Bui Nhat Linh, Ong Sim Heng, Foong Kelvin Weng Chiong
Department of Electrical and Computer Engineering, National University of Singapore, Singapore, Singapore,
Int J Comput Assist Radiol Surg. 2015 Aug;10(8):1269-77. doi: 10.1007/s11548-014-1134-5. Epub 2014 Dec 12.
A patient-specific upper airway model is important for clinical, education, and research applications. Cone-beam computed tomography (CBCT) is used for imaging the upper airway but automatic segmentation is limited by noise and the complex anatomy. A multi-step level set segmentation scheme was developed for CBCT volumetric head scans to create a 3D model of the nasal cavity and paranasal sinuses.
Gaussian mixture model thresholding and morphological operators are first employed to automatically locate the region of interest and to initialize the active contour. Second, the active contour driven by the Kullback-Leibler (K-L) divergence energy in a level set framework to segment the upper airway. The K-L divergence asymmetry is used to directly minimize the K-L divergence energy on the probability density function of the image intensity. Finally, to refine the segmentation result, an anisotropic localized active contour is employed which defines the local area based on shape prior information. The method was tested on ten CBCT data sets. The results were evaluated by the Dice coefficient, the volumetric overlap error (VOE), precision, recall, and F-score and compared with expert manual segmentation and existing methods.

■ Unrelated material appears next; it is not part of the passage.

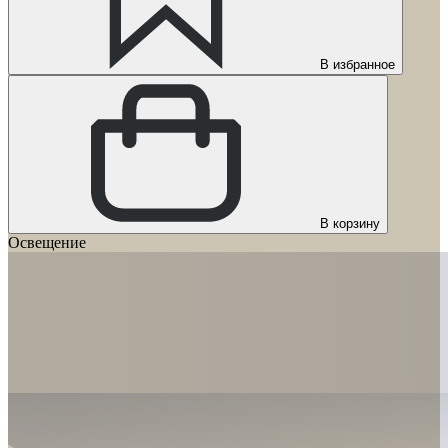
В избранное
В корзину
Освещение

The nasal cavity and paranasal sinuses were segmented in CBCT images with a median accuracy of 95.72 % [93.82-96.72 interquartile range] by Dice, 8.73 % [6.79-12.20] by VOE, 94.69 % [93.80-94.97] by precision, 97.73 % [92.70-98.79] by recall, and 95.72 % [93.82-96.69] by F-score.

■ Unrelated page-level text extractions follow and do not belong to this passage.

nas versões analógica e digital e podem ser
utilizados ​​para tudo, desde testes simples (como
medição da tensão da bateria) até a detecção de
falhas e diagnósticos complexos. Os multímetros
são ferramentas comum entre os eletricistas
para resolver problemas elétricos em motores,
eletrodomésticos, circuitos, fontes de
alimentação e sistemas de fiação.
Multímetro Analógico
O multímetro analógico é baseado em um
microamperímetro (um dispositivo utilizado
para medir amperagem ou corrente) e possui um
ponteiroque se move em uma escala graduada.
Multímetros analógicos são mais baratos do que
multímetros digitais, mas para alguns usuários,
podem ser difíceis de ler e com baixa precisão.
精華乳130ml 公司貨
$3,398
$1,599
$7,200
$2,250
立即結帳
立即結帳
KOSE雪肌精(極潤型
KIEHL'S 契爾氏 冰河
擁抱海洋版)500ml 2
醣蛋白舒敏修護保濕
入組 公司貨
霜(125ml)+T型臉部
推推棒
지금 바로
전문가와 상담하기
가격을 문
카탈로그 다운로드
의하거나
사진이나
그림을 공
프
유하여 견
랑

Automated CBCT segmentation of the airway and paranasal sinuses was highly accurate in a test sample of clinical scans. The method may be useful in a variety of clinical, education, and research applications.
特定患者的上气道模型对于临床、教育和研究应用至关重要。锥形束计算机断层扫描(CBCT)用于对上气道进行成像,但自动分割受到噪声和复杂解剖结构的限制。针对CBCT头部容积扫描开发了一种多步水平集分割方案,以创建鼻腔和鼻窦的三维模型。
首先采用高斯混合模型阈值化和形态学算子自动定位感兴趣区域并初始化活动轮廓。其次,在水平集框架中由库尔贝克-莱布勒(K-L)散度能量驱动活动轮廓来分割上气道。K-L散度不对称性用于在图像强度的概率密度函数上直接最小化K-L散度能量。最后,为了细化分割结果,采用基于形状先验信息定义局部区域的各向异性局部活动轮廓。该方法在十个CBCT数据集上进行了测试。通过骰子系数、体积重叠误差(VOE)、精度、召回率和F分数对结果进行评估,并与专家手动分割和现有方法进行比较。
在CBCT图像中,鼻腔和鼻窦的分割中位数准确率为:骰子系数95.72%[四分位间距93.82 - 96.72],VOE为8.73%[6.79 - 12.20],精度为94.69%[93.80 - 94.97],召回率为97.73%[92.70 - 98.79],F分数为95.72%[93.82 - 96.69]。
在临床扫描测试样本中,气道和鼻窦的CBCT自动分割具有很高的准确性。该方法可能在各种临床、教育和研究应用中有用。